DATA IN THIS EXERCISE
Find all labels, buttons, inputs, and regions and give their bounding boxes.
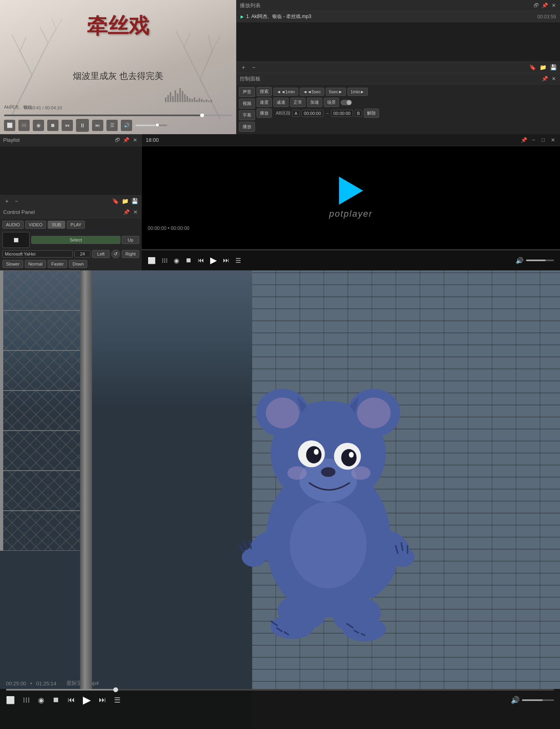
rcp-ab-time2[interactable]: 00:00:00 xyxy=(331,110,353,117)
rcp-pin-btn[interactable]: 📌 xyxy=(542,76,548,82)
rcp-skip-back-1min[interactable]: ◄◄1min xyxy=(273,88,298,96)
rcp-skip-fwd-5sec[interactable]: 5sec► xyxy=(326,88,346,96)
pot-prev-btn[interactable]: ⏮ xyxy=(198,257,204,264)
rcp-speed-normal[interactable]: 正常 xyxy=(290,98,305,107)
playlist-bookmark-btn[interactable]: 🔖 xyxy=(529,64,536,71)
volume-slider[interactable] xyxy=(135,125,167,126)
bp-screen-btn[interactable]: ⬜ xyxy=(6,696,15,705)
bp-progress-track[interactable] xyxy=(6,689,554,691)
pot-screen-btn[interactable]: ⬜ xyxy=(148,257,156,264)
rcp-search-btn[interactable]: 搜索 xyxy=(257,87,272,96)
cp-close-btn[interactable]: ✕ xyxy=(132,209,138,215)
cp-left-btn[interactable]: Left xyxy=(92,250,110,258)
play-pause-btn[interactable]: ⏸ xyxy=(76,119,89,132)
svg-point-37 xyxy=(306,446,321,463)
pot-close-btn[interactable]: ✕ xyxy=(550,137,556,143)
stop-btn[interactable]: ⏹ xyxy=(47,120,58,131)
playlist-remove-btn[interactable]: − xyxy=(250,64,257,71)
pl-bookmark-btn[interactable]: 🔖 xyxy=(112,197,119,205)
rcp-tab-sub[interactable]: 字幕 xyxy=(239,110,255,120)
cp-refresh-btn[interactable]: ↺ xyxy=(111,250,120,258)
cp-normal-btn[interactable]: Normal xyxy=(25,260,46,268)
rcp-main: 搜索 ◄◄1min ◄◄5sec 5sec► 1min► 速度 减速 正常 加速… xyxy=(257,87,558,132)
pot-next-btn[interactable]: ⏭ xyxy=(223,257,229,264)
pot-black-area[interactable]: potplayer 00:00:00 • 00:00:00 xyxy=(142,146,560,249)
pot-vol-bar[interactable] xyxy=(526,260,554,261)
pot-eq-btn[interactable]: ⁞⁞⁞ xyxy=(162,257,168,264)
bp-eq-btn[interactable]: ⁞⁞⁞ xyxy=(23,696,30,705)
cp-pin-btn[interactable]: 📌 xyxy=(123,209,130,215)
pl-pin-btn[interactable]: 📌 xyxy=(123,137,129,143)
rcp-tab-video[interactable]: 视频 xyxy=(239,99,255,109)
playlist-btn[interactable]: ☰ xyxy=(106,120,118,131)
cp-faster-btn[interactable]: Faster xyxy=(48,260,67,268)
playlist-save-btn[interactable]: 💾 xyxy=(550,64,557,71)
playlist-folder-btn[interactable]: 📁 xyxy=(539,64,546,71)
pot-playlist-btn[interactable]: ☰ xyxy=(235,257,241,264)
pot-max-btn[interactable]: □ xyxy=(540,137,546,143)
pot-play-btn[interactable]: ▶ xyxy=(210,255,217,266)
pot-vol-icon[interactable]: 🔊 xyxy=(516,257,524,264)
pl-save-btn[interactable]: 💾 xyxy=(131,197,138,205)
rcp-ab-time1[interactable]: 00:00:00 xyxy=(301,110,323,117)
cp-video-tab[interactable]: VIDEO xyxy=(25,221,46,229)
cp-play-tab[interactable]: PLAY xyxy=(67,221,85,229)
cp-select-btn[interactable]: Select xyxy=(31,236,120,244)
cp-window-controls: 📌 ✕ xyxy=(123,209,138,215)
bp-vol-bar[interactable] xyxy=(522,699,554,701)
pl-remove-btn[interactable]: − xyxy=(13,197,20,205)
cp-font-size[interactable]: 24 xyxy=(74,250,90,258)
bp-play-btn[interactable]: ▶ xyxy=(83,694,91,706)
music-progress-bar[interactable] xyxy=(4,115,232,116)
playlist-restore-btn[interactable]: 🗗 xyxy=(533,2,539,9)
playlist-add-btn[interactable]: + xyxy=(240,64,247,71)
cp-down-btn[interactable]: Down xyxy=(69,260,87,268)
rcp-tab-audio[interactable]: 声音 xyxy=(239,87,255,97)
rcp-scene-toggle[interactable] xyxy=(341,100,352,105)
cp-sub-tab[interactable]: SUB xyxy=(48,221,65,229)
rcp-speed-slow[interactable]: 减速 xyxy=(273,98,289,107)
cp-slower-btn[interactable]: Slower xyxy=(2,260,23,268)
bp-playlist-btn[interactable]: ☰ xyxy=(114,696,120,705)
pot-capture-btn[interactable]: ◉ xyxy=(174,257,179,264)
pl-restore-btn[interactable]: 🗗 xyxy=(114,137,120,143)
rcp-play-label: 播放 xyxy=(257,109,272,118)
cp-up-btn[interactable]: Up xyxy=(122,236,139,244)
playlist-item[interactable]: ▶ 1. Aki阿杰、银临 - 牵丝戏.mp3 00:03:59 xyxy=(237,11,560,22)
bp-prev-btn[interactable]: ⏮ xyxy=(68,696,75,704)
cp-right-btn[interactable]: Right xyxy=(122,250,139,258)
cp-tab-row: AUDIO VIDEO SUB PLAY xyxy=(2,221,139,229)
cp-font-name[interactable]: Microsoft YaHei xyxy=(2,250,73,258)
screen-btn[interactable]: ⬜ xyxy=(4,120,15,131)
pot-min-btn[interactable]: − xyxy=(530,137,537,143)
pot-stop-btn[interactable]: ⏹ xyxy=(185,257,192,264)
volume-icon-btn[interactable]: 🔊 xyxy=(121,120,132,131)
next-btn[interactable]: ⏭ xyxy=(92,120,103,131)
rcp-speed-fast[interactable]: 加速 xyxy=(307,98,322,107)
bp-next-btn[interactable]: ⏭ xyxy=(99,696,106,704)
cp-font-row: Microsoft YaHei 24 Left ↺ Right xyxy=(2,250,139,258)
bp-stop-btn[interactable]: ⏹ xyxy=(52,696,60,704)
left-column: Playlist 🗗 📌 ✕ + − 🔖 📁 💾 Control Panel xyxy=(0,134,142,270)
bp-capture-btn[interactable]: ◉ xyxy=(38,696,44,705)
pl-add-btn[interactable]: + xyxy=(3,197,10,205)
rcp-skip-back-5sec[interactable]: ◄◄5sec xyxy=(300,88,324,96)
rcp-close-btn[interactable]: ✕ xyxy=(550,76,557,82)
pot-pin-btn[interactable]: 📌 xyxy=(521,137,527,143)
bp-vol-icon[interactable]: 🔊 xyxy=(511,696,520,705)
rcp-skip-fwd-1min[interactable]: 1min► xyxy=(347,88,368,96)
playlist-pin-btn[interactable]: 📌 xyxy=(542,2,548,9)
music-player: 牵丝戏 烟波里成灰 也去得完美 xyxy=(0,0,236,134)
track-name: 1. Aki阿杰、银临 - 牵丝戏.mp3 xyxy=(246,13,537,20)
pl-close-btn[interactable]: ✕ xyxy=(132,137,138,143)
rcp-scene-label: 场景 xyxy=(324,98,339,107)
rcp-tab-play[interactable]: 播放 xyxy=(239,122,255,132)
rcp-ab-unlock[interactable]: 解除 xyxy=(364,109,379,118)
playlist-close-btn[interactable]: ✕ xyxy=(550,2,557,9)
capture-btn[interactable]: ◉ xyxy=(33,120,44,131)
cp-audio-tab[interactable]: AUDIO xyxy=(2,221,24,229)
pl-folder-btn[interactable]: 📁 xyxy=(121,197,128,205)
eq-btn[interactable]: ⁞⁞⁞ xyxy=(18,120,30,131)
prev-btn[interactable]: ⏮ xyxy=(62,120,73,131)
playlist-empty-area xyxy=(237,22,560,61)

WHAT TO DO
Bring together every line in the entries that holds the string "close".

ANSWER BELOW
cp-close-btn[interactable]: ✕ xyxy=(132,209,138,215)
pot-close-btn[interactable]: ✕ xyxy=(550,137,556,143)
rcp-close-btn[interactable]: ✕ xyxy=(550,76,557,82)
pl-close-btn[interactable]: ✕ xyxy=(132,137,138,143)
playlist-close-btn[interactable]: ✕ xyxy=(550,2,557,9)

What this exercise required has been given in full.